François Rebsamen, ex-ministre du Travail


Cette interview d'un proche parmi les proches du président, très critique sur la loi Travail portée par Myriam El Khomri juste avant son examen devant la commission des Affaires sociales, a été vue par certains comme la preuve du changement de stratégie de l'exécutif en vue de la présidentielle. En distillant l'idée que les chiffres Pôle emploi, la boussole du chef de l'État et du gouvernement sur le chômage depuis le début du quinquennat, ne sont pas fiables, les mêmes préparent les esprits des Français pour la campagne qui va s'ouvrir. «Rebsamen a agi en poisson pilote, croit savoir un expert. Sa sortie, même si elle a énervé le premier ministre, n'était pas due au hasard et vise à retourner l'opinion en cassant le thermomètre traditionnel du chômage en France».

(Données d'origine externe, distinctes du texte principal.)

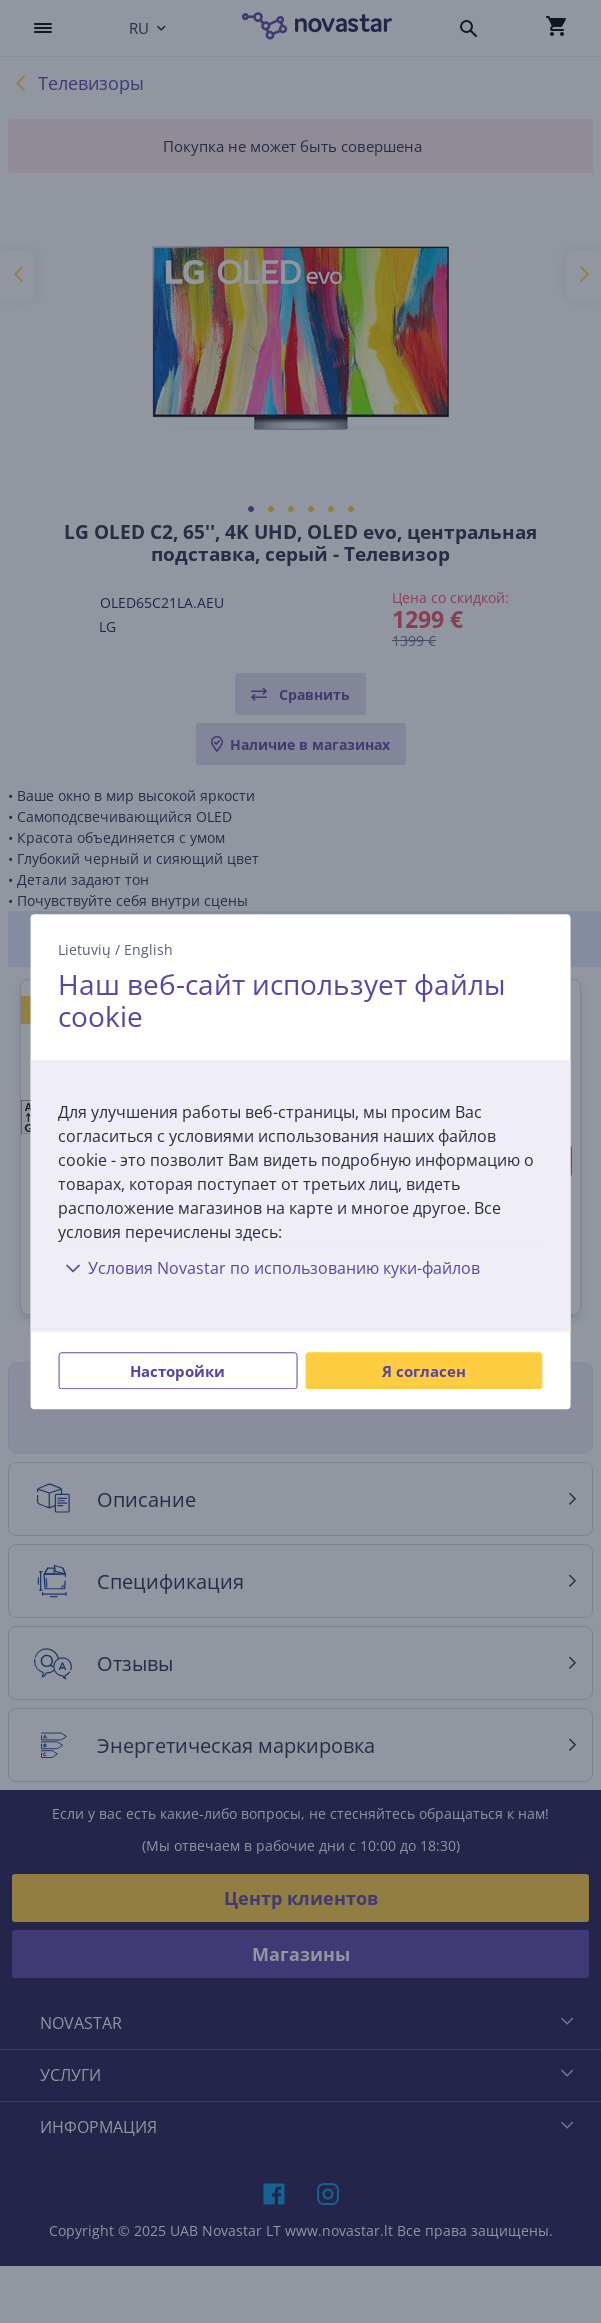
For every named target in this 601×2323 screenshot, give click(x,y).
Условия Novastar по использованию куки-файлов (269, 1268)
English (148, 949)
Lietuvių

Une stratégie osée tant il va être dur de faire croire le contraire aux Français, notamment vu les sondages qui donnent Hollande perdant dans tous les cas de figure au premier tour de l'élection. Et ce d'autant que, fiables ou pas, les chiffres de Pôle emploi sont irréversibles: +723.300 chômeurs de plus en catégorie A en France entière depuis mai 2012 et 9 baisses seulement en 46 mois. Petite consolation: depuis le retraitement des séries de 2015 intervenu en janvier dernier, il apparaît que le nombre de chômeurs a baissé deux mois d'affilée en juin et juillet de l'année dernière (de 3600 sur les deux mois). Un phénomène qui n'était pas arrivé depuis... février 2008.